AFRICA/SUDAN - Un missionario: “Con la separazione fra stato e religione, il paese dà spazio alla pluralità”

martedì, 29 settembre 2020 islam   politica   leggi   società civile   società   minoranze religiose   libertà religiosa   istruzione   scuola   pluralismo  

Khartoum (AGenzia Fides) - “L’accordo sulla separazione fra Stato e religione, firmato dal Primo Ministro Abdalla Hamdok e dalla leadership del Sudan People’s Liberation Movement–North (SPLM-N) è senz’altro una buona notizia per il Paese. Credo, però, che prima ancora che a suon di trattati, la rivoluzione si faccia cambiando le mentalità attraverso l’istruzione. In questo senso, ritengo molto importante il fatto che, secondo quanto annunciato dal governo, i libri delle scuole per il nuovo anno - che è stato posticipato di due mesi ufficialmente a causa delle recenti esondazioni del Nilo, in realtà per i ritardi nella stampa dei libri, ndr – saranno liberi da riferimenti al Corano in ogni materia di studio. Ciò comporterà un enorme cambiamento perché fino allo scorso anno il Corano era alla base di tutte le materie scolastiche. Il nuovo Ministero dell’Educazione ha voluto cambiare rotta affermando che il Corano verrà giustamente insegnato nel curriculum di religione islamica, ma non verrà citato nelle altre materie”.
È questo il commento, rilasciato all’Agenzia Fides, da padre Diego Dalle Carbonare, missionario comboniano a Khartoum, sul recente accordo che potrebbe condurre in Sudan a un progressivo distanziamento dello Stato dalla “sharia”, la legge islamica. Nella prima settimana di settembre i ribelli dell’SPLM-N, ben radicati nella regione dei Monti Nuba dove la presenza cristiana è molto significativa, hanno raggiunto un‘intesa con il primo ministro Abdalla Hamdok sulla separazione tra Stato e religione. Ora si attendono sviluppi.

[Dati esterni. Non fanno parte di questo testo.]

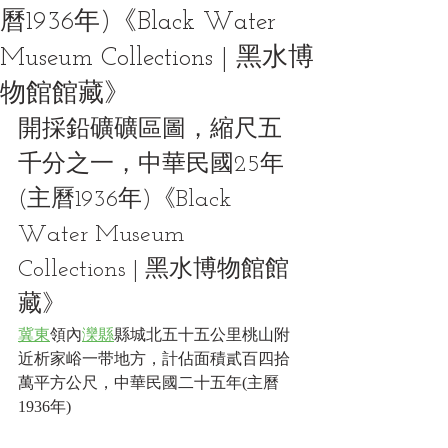
曆1936年)《Black Water
Museum Collections | 黑水博
物館館藏》
開採鉛礦礦區圖，縮尺五
千分之一，中華民國25年
(主曆1936年)《Black 
Water Museum 
Collections | 黑水博物館館
藏》
冀東
領內
灤縣
縣城北五十五公里桃山附
近析家峪一带地方，計佔面積貳百四拾
萬平方公尺，中華民國二十五年(主曆
1936年)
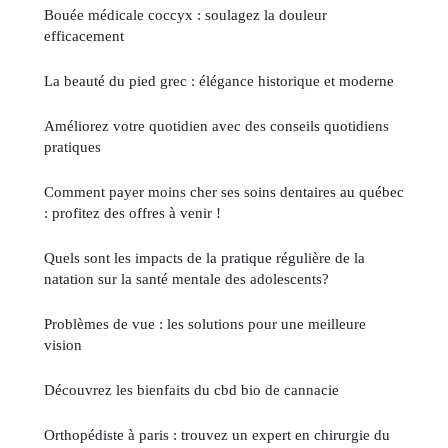
Bouée médicale coccyx : soulagez la douleur
efficacement
La beauté du pied grec : élégance historique et moderne
Améliorez votre quotidien avec des conseils quotidiens
pratiques
Comment payer moins cher ses soins dentaires au québec
: profitez des offres à venir !
Quels sont les impacts de la pratique régulière de la
natation sur la santé mentale des adolescents?
Problèmes de vue : les solutions pour une meilleure
vision
Découvrez les bienfaits du cbd bio de cannacie
Orthopédiste à paris : trouvez un expert en chirurgie du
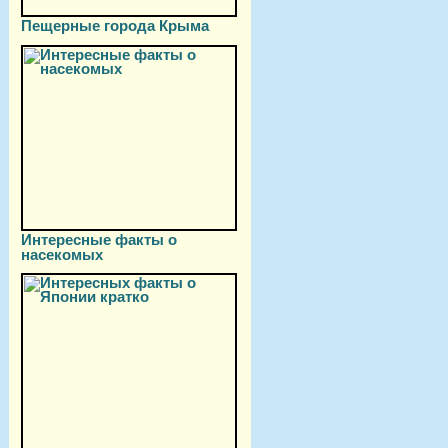
Пещерные города Крыма
Интересные факты о
насекомых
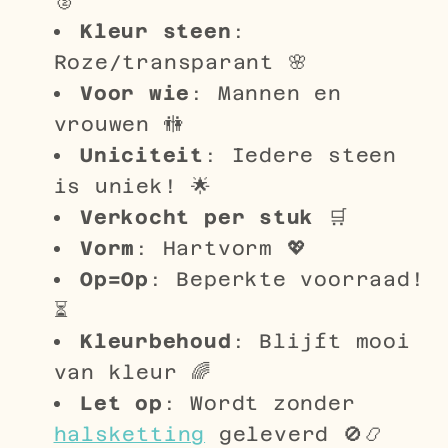
Kleur steen
:
Roze/transparant 🌸
Voor wie
: Mannen en
vrouwen 🚻
Uniciteit
: Iedere steen
is uniek! 🌟
Verkocht per stuk
🛒
Vorm
: Hartvorm 💖
Op=Op
: Beperkte voorraad!
⏳
Kleurbehoud
: Blijft mooi
van kleur 🌈
Let op
: Wordt zonder
halsketting
geleverd 🚫📿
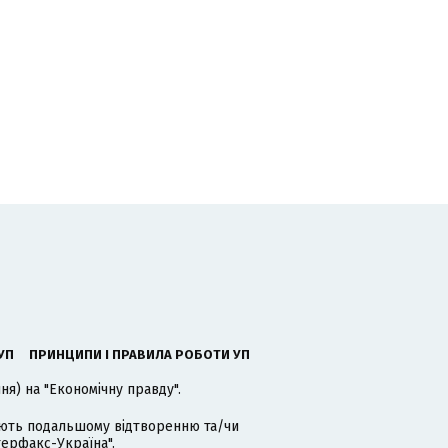
УП
ПРИНЦИПИ І ПРАВИЛА РОБОТИ УП
я) на "Економічну правду".
гають подальшому відтворенню та/чи
терфакс-Україна".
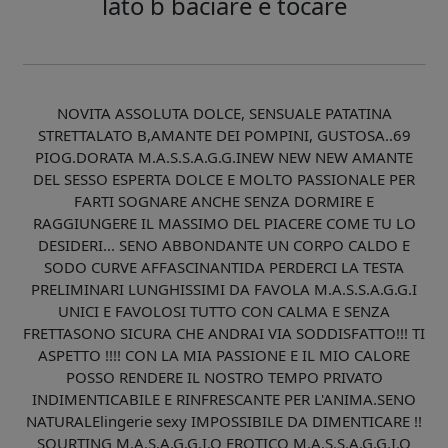
lato b baciare e tocare
NOVITA ASSOLUTA DOLCE, SENSUALE PATATINA
STRETTALATO B,AMANTE DEI POMPINI, GUSTOSA..69
PIOG.DORATA M.A.S.S.A.G.G.INEW NEW NEW AMANTE
DEL SESSO ESPERTA DOLCE E MOLTO PASSIONALE PER
FARTI SOGNARE ANCHE SENZA DORMIRE E
RAGGIUNGERE IL MASSIMO DEL PIACERE COME TU LO
DESIDERI... SENO ABBONDANTE UN CORPO CALDO E
SODO CURVE AFFASCINANTIDA PERDERCI LA TESTA
PRELIMINARI LUNGHISSIMI DA FAVOLA M.A.S.S.A.G.G.I
UNICI E FAVOLOSI TUTTO CON CALMA E SENZA
FRETTASONO SICURA CHE ANDRAI VIA SODDISFATTO!!! TI
ASPETTO !!!! CON LA MIA PASSIONE E IL MIO CALORE
POSSO RENDERE IL NOSTRO TEMPO PRIVATO
INDIMENTICABILE E RINFRESCANTE PER L'ANIMA.SENO
NATURALElingerie sexy IMPOSSIBILE DA DIMENTICARE !!
SQURTING M.A.S.A.G.G.I.O EROTICO M.A.S.S.A.G.G.I.O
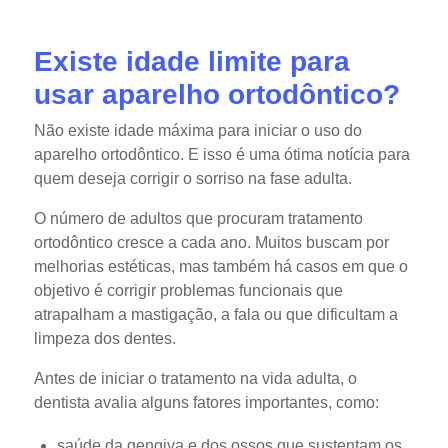
Existe idade limite para
usar aparelho ortodôntico?
Não existe idade máxima para iniciar o uso do
aparelho ortodôntico. E isso é uma ótima notícia para
quem deseja corrigir o sorriso na fase adulta.
O número de adultos que procuram tratamento
ortodôntico cresce a cada ano. Muitos buscam por
melhorias estéticas, mas também há casos em que o
objetivo é corrigir problemas funcionais que
atrapalham a mastigação, a fala ou que dificultam a
limpeza dos dentes.
Antes de iniciar o tratamento na vida adulta, o
dentista avalia alguns fatores importantes, como:
saúde da gengiva e dos ossos que sustentam os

“Il cammino è lungo – spiega p. Dalle Carbonare – anche perché va tenuto conto del fatto che, per quanto riguarda i ribelli, la sigla sull’accordo è stata apposta solo da un gruppo (non firmatario dell’accordo di pace raggiunto a fine agosto, ndr) e per quanto attiene al governo, la firma è solo del Primo Ministro, non del Consiglio Supremo, che già in altre occasioni – come ad esempio sulla questione di riaprire o meno i rapporti con Israele – ha puntualizzato che certe decisioni non competono all’esecutivo. Secondo molti, non attiene a un governo di transizione il potere di fare un cambiamento costituzionale come l’abolizione della sharia.”
D’altro canto, però, altri sottolineano che nel 1983 la legge islamica fu introdotta da Nimery senza legittimità parlamentare né referendaria. Non sarebbe necessario, quindi, in linea giuridica, un mandato costituzionale per rimuoverla.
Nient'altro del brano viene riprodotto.